Austin Savage

Personal information
- Date of birth: May 17, 1991 (age 35)
- Place of birth: Summerville, South Carolina, United States
- Height: 5 ft 9 in (1.75 m)
- Position: Forward

Youth career
- 2007–2009: Charleston Battery

College career
- Years: Team / Apps / (Gls)
- 2009–2012: Clemson Tigers

Senior career*
- Years: Team / Apps / (Gls)
- 2012: Palmetto FC Bantams / 14 / (4)
- 2013: Charleston Battery / 7 / (0)
- 2014: SC United Bantams / 5 / (1)
- 2015–2016: Charleston Battery / 10 / (1)
- 2017–2019: Lowcountry United FC
- 2018: Utica City FC (indoor) / 0 / (0)

= Austin Savage =

American soccer player

Austin Savage (born May 17, 1991) is an American retired soccer player who played the majority of his career as a forward for the Charleston Battery in the USL.

==Career==
Savage grew up in the Charleston area of South Carolina, attending Stratford High School and playing club soccer for Bridge Futbol Alliance, the precursor to the current Charleston Battery academy.

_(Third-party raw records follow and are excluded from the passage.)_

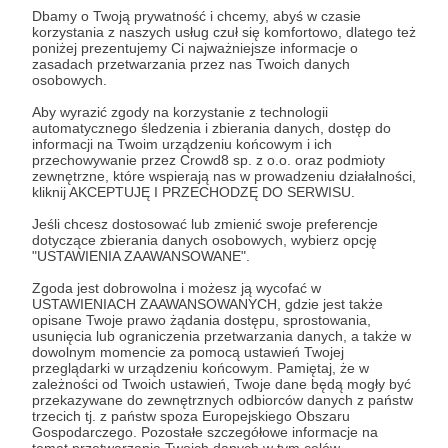
Dbamy o Twoją prywatność i chcemy, abyś w czasie
korzystania z naszych usług czuł się komfortowo, dlatego też
Zostań Patronem
poniżej prezentujemy Ci najważniejsze informacje o
zasadach przetwarzania przez nas Twoich danych
osobowych.
Zaloguj się
Aby wyrazić zgody na korzystanie z technologii
automatycznego śledzenia i zbierania danych, dostęp do
informacji na Twoim urządzeniu końcowym i ich
Bachmut
Donbas
armia rosyjska
overkilling
zagłada
przechowywanie przez Crowd8 sp. z o.o. oraz podmioty
zewnętrzne, które wspierają nas w prowadzeniu działalności,
Izjum
kliknij AKCEPTUJĘ I PRZECHODZĘ DO SERWISU.
Jeśli chcesz dostosować lub zmienić swoje preferencje
dotyczące zbierania danych osobowych, wybierz opcję
Udostępnij
"USTAWIENIA ZAAWANSOWANE".
Zgoda jest dobrowolna i możesz ją wycofać w
USTAWIENIACH ZAAWANSOWANYCH, gdzie jest także
opisane Twoje prawo żądania dostępu, sprostowania,
usunięcia lub ograniczenia przetwarzania danych, a także w
dowolnym momencie za pomocą ustawień Twojej
przeglądarki w urządzeniu końcowym. Pamiętaj, że w
Marcin Ogdowski
zależności od Twoich ustawień, Twoje dane będą mogły być
przekazywane do zewnętrznych odbiorców danych z państw
trzecich tj. z państw spoza Europejskiego Obszaru
Zobacz profil autora
Gospodarczego. Pozostałe szczegółowe informacje na
temat przetwarzania Twoich danych w tym celów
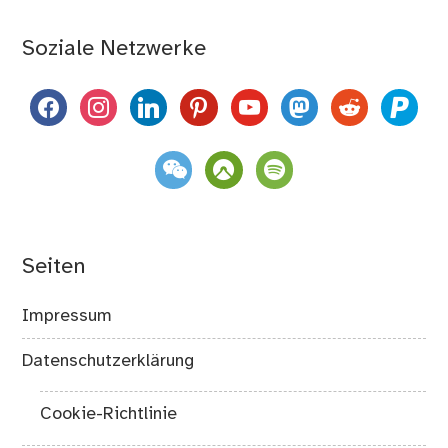
Soziale Netzwerke
facebook
instagram
linkedin
pinterest
youtube
mastodon
reddit
paypal
weixin
komoot
spotify
Seiten
Impressum
Datenschutzerklärung
Cookie-Richtlinie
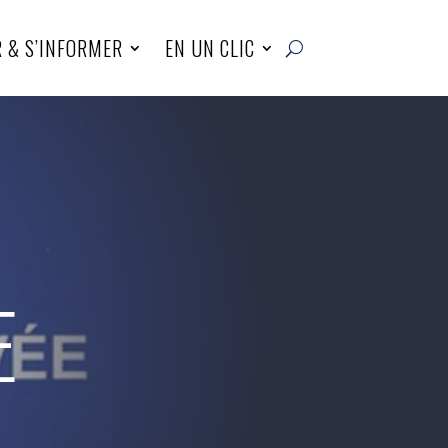
R & S’INFORMER
EN UN CLIC
E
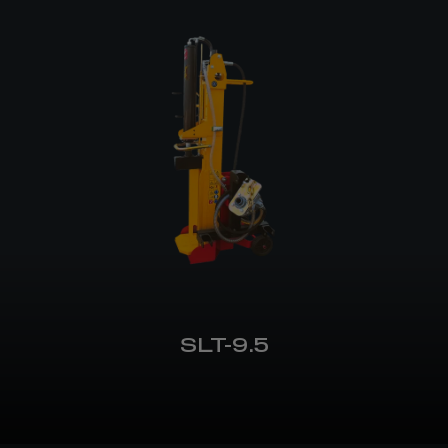
SLT-9.5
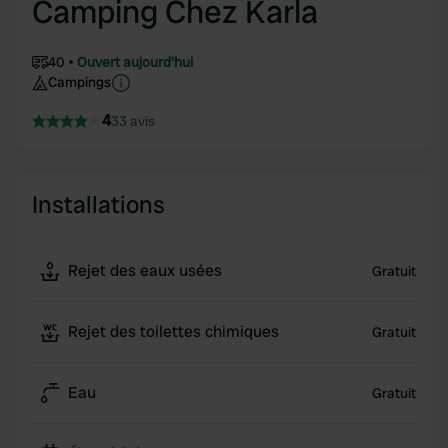
Camping Chez Karla
40
Ouvert aujourd'hui
Campings
4
33 avis
Installations
Rejet des eaux usées
Gratuit
Rejet des toilettes chimiques
Gratuit
Eau
Gratuit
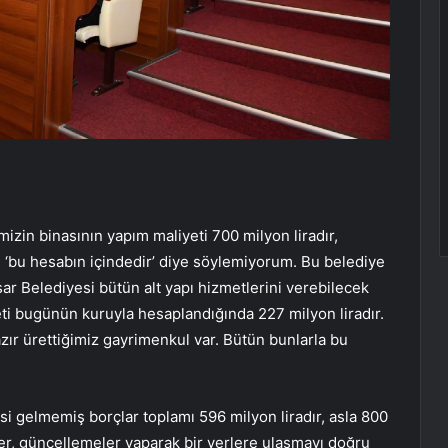
mizin binasının yapım maliyeti 700 milyon liradır,
rı ‘bu hesabın içindedir’ diye söylemiyorum. Bu belediye
ar Belediyesi bütün alt yapı hizmetlerini verebilecek
i bugünün kuruyla hesaplandığında 227 milyon liradır.
azır ürettiğimiz gayrimenkul var. Bütün bunlarla bu
i gelmemiş borçlar toplamı 596 milyon liradır, asla 800
ler, güncellemeler yaparak bir yerlere ulaşmayı doğru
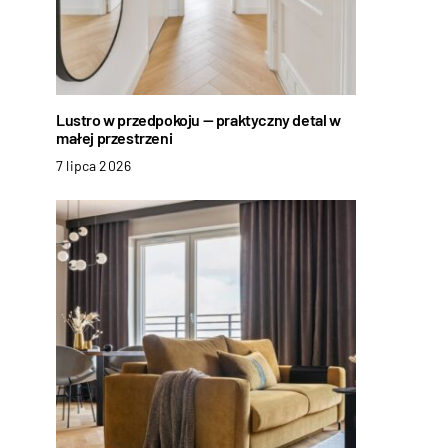
Lustro w przedpokoju — praktyczny detal w
małej przestrzeni
7 lipca 2026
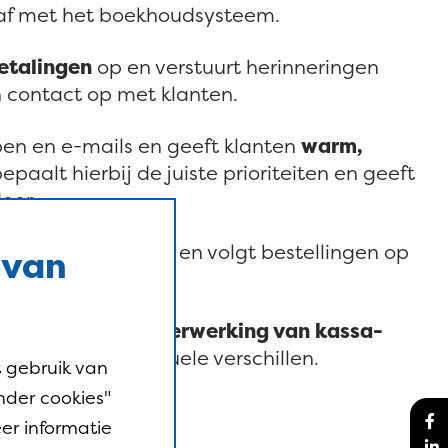
 af met het boekhoudsysteem.
etalingen
op en verstuurt herinneringen
h contact op met klanten.
n en e-mails en geeft klanten
warm,
bepaalt hierbij de juiste prioriteiten en geeft
oor.
sten
administratief en volgt bestellingen op
 van
oer.
je de
controle en verwerking van kassa-
erzoeken van eventuele verschillen.
 gebruik van
nder cookies"
er informatie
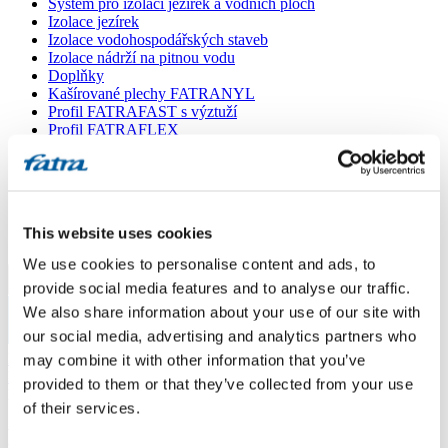
Systém pro izolaci jezírek a vodních ploch
Izolace jezírek
Izolace vodohospodářských staveb
Izolace nádrží na pitnou vodu
Doplňky
Kašírované plechy FATRANYL
Profil FATRAFAST s výztuží
Profil FATRAFLEX
Dlaždice FATRAFOL WALK 600
Parozábrana a tepelná izolace
Ochranná geotextilie
Lepidla
Ostatní doplňky
This website uses cookies
VŠECHNY PRODUKTY
We use cookies to personalise content and ads, to
Menu
provide social media features and to analyse our traffic.
We also share information about your use of our site with
our social media, advertising and analytics partners who
Menu
Domů
/
may combine it with other information that you’ve
Poradna
/
provided to them or that they’ve collected from your use
Dotaz 521
of their services.
Dotaz 521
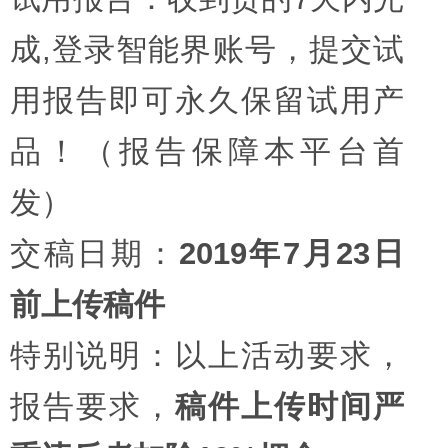
成,登录智能界账号，提交试
用报告即可永久保留试用产
品！（报告保障本平台首
发）
交稿日期：
2019年7月23日
前上传稿件
特别说明：以上活动要求，
报告要求，
稿件上传时间严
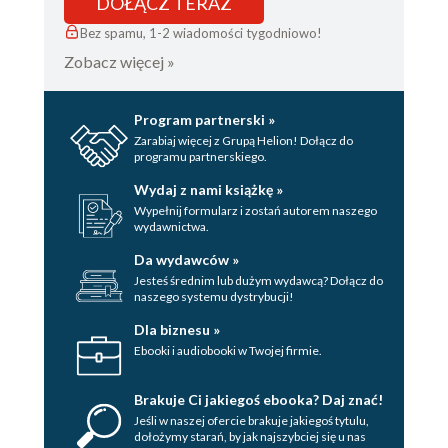
DOŁĄCZ TERAZ
Bez spamu, 1-2 wiadomości tygodniowo!
Zobacz więcej »
Program partnerski »
Zarabiaj więcej z Grupą Helion! Dołącz do
programu partnerskiego.
Wydaj z nami książkę »
Wypełnij formularz i zostań autorem naszego
wydawnictwa.
Da wydawców »
Jesteś średnim lub dużym wydawcą? Dołącz do
naszego systemu dystrybucji!
Dla biznesu »
Ebooki i audiobooki w Twojej firmie.
Brakuje Ci jakiegoś ebooka? Daj znać!
Jeśli w naszej ofercie brakuje jakiegoś tytulu,
dołożymy starań, by jak najszybciej się u nas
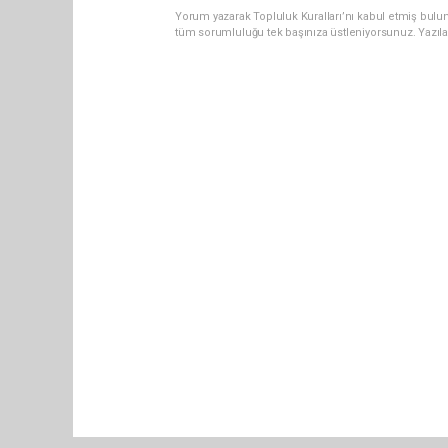
Yorum yazarak Topluluk Kuralları’nı kabul etmiş bulun
tüm sorumluluğu tek başınıza üstleniyorsunuz. Yazıl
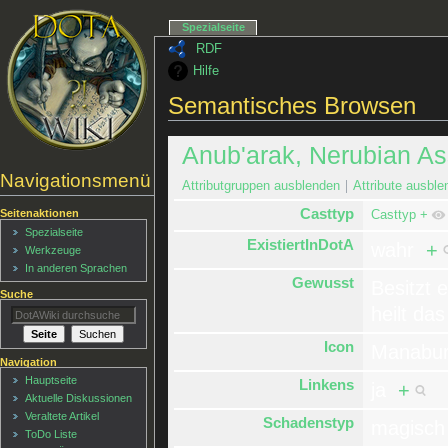
Spezialseite
RDF
Hilfe
Semantisches Browsen
Anub'arak, Nerubian A
Navigationsmenü
Attributgruppen ausblenden
Attribute ausble
Casttyp
Seitenaktionen
Casttyp
+
Spezialseite
ExistiertInDotA
wahr
+
Werkzeuge
In anderen Sprachen
Gewusst
Besitzt e
Suche
heilt da
Icon
Manabur
Navigation
Hauptseite
Linkens
ja
+
Aktuelle Diskussionen
Veraltete Artikel
Schadenstyp
magisc
ToDo Liste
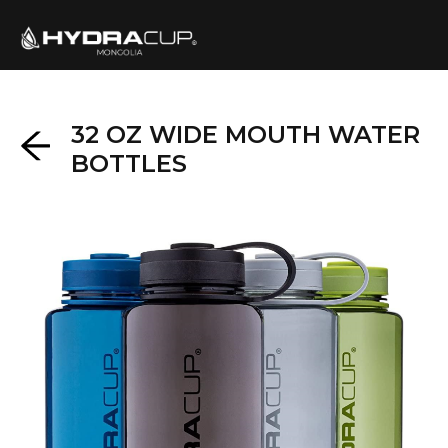
32 OZ WIDE MOUTH WATER
BOTTLES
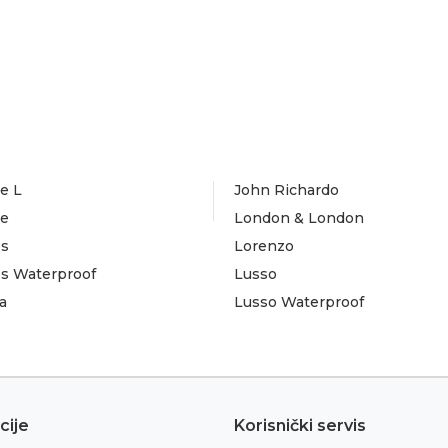
e L
John Richardo
te
London & London
es
Lorenzo
es Waterproof
Lusso
a
Lusso Waterproof
cije
Korisnički servis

Savage played college soccer at the Clemson University between 2009 and 2012. During his time at Clemson, Savage also played with Palmetto FC Bantams in the USL Premier Development League in 2012.

Savage signed with USL Professional Division club Charleston Battery on April 3, 2013, becoming the first player from the Battery's youth system to sign a professional contract with the first team. Savage was released by the Battery following his rookie season, and spent the majority of 2014 playing with SC United Bantams of the Premier Development League.

Savage resigned with the Battery ahead of the 2015 season, but was mainly used as a bench player. Savage scored his first and only goal for the Battery on May 9, 2016, against the Harrisburg City Islanders before announcing his retirement on June 27 of that year.

Savage signed with Major Arena Soccer League club Utica City FC on December 7, 2018, as a depth player. He did not appear in a league game.